What to do
Would you transcribe the lines running from the one that holds "搜索引擎上注册、与别的网站交换链接、加入广告链" to the last line of the records? Leave every picture out.

(Provided records)

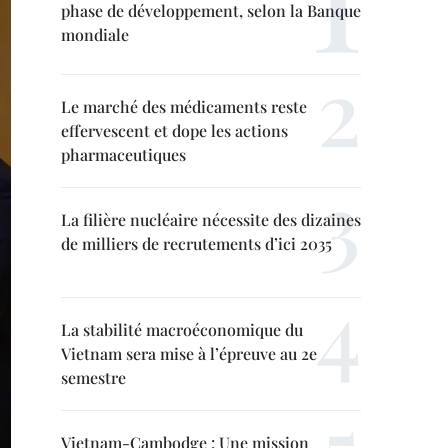
phase de développement, selon la Banque
mondiale
Le marché des médicaments reste
effervescent et dope les actions
pharmaceutiques
La filière nucléaire nécessite des dizaines
de milliers de recrutements d’ici 2035
La stabilité macroéconomique du
Vietnam sera mise à l’épreuve au 2e
semestre
Vietnam-Cambodge : Une mission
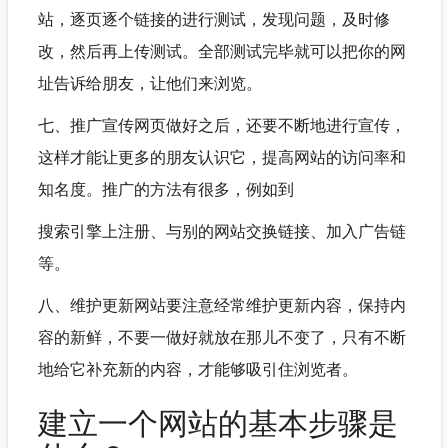
站，逐页逐个链接的进行测试，发现问题，及时修
改，然后再上传测试。全部测试完毕就可以把你的网
址告诉给朋友，让他们来浏览。
七、推广宣传网页做好之后，还要不断地进行宣传，
这样才能让更多的朋友认识它，提高网站的访问率和
知名度。推广的方法有很多，例如到
搜索引擎上注册、与别的网站交换链接、加入广告链
等。
八、维护更新网站要注意经常维护更新内容，保持内
容的新鲜，不要一做好就放在那儿不变了，只有不断
地给它补充新的内容，才能够吸引住浏览者。
建立一个网站的基本步骤是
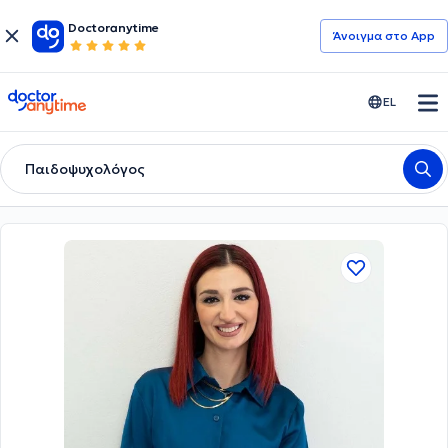
Doctoranytime
Άνοιγμα στο App
doctoranytime
EL
Παιδοψυχολόγος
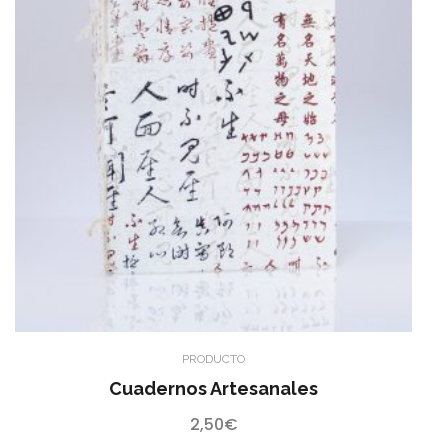
PRODUCTO
Cuadernos Artesanales
2,50
€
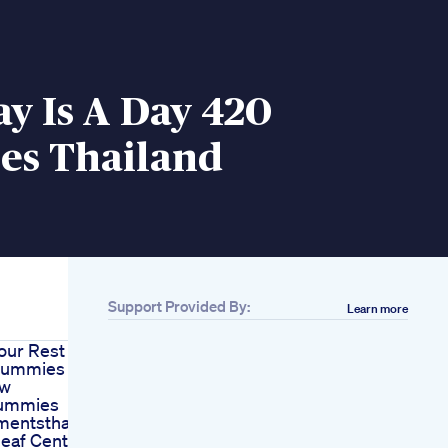
y Is A Day 420
s Thailand
Support Provided By:
Learn more
our Rest With
Gummies On
ow
ummies
mentsthatwork
eaf Center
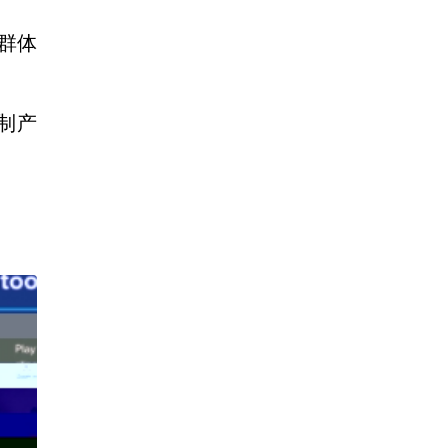
群体
制产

(End Provided records)

Finished task
搜索引擎上注册、与别的网站交换链接、加入广告链
等。
八、维护更新网站要注意经常维护更新内容，保持内
容的新鲜，不要一做好就放在那儿不变了，只有不断
地给它补充新的内容，才能够吸引住浏览者。
建立一个网站的基本步骤是
Doctoranytime
Άνοιγμα στο App
doctoranytime
EL
Παιδοψυχολόγος
PRODUCTO
Cuadernos Artesanales
2,50
€
y Is A Day 420
s Thailand
Support Provided By:
Learn more
our Rest With
Gummies On
ow
ummies
mentsthatwork
eaf Center
群体
制产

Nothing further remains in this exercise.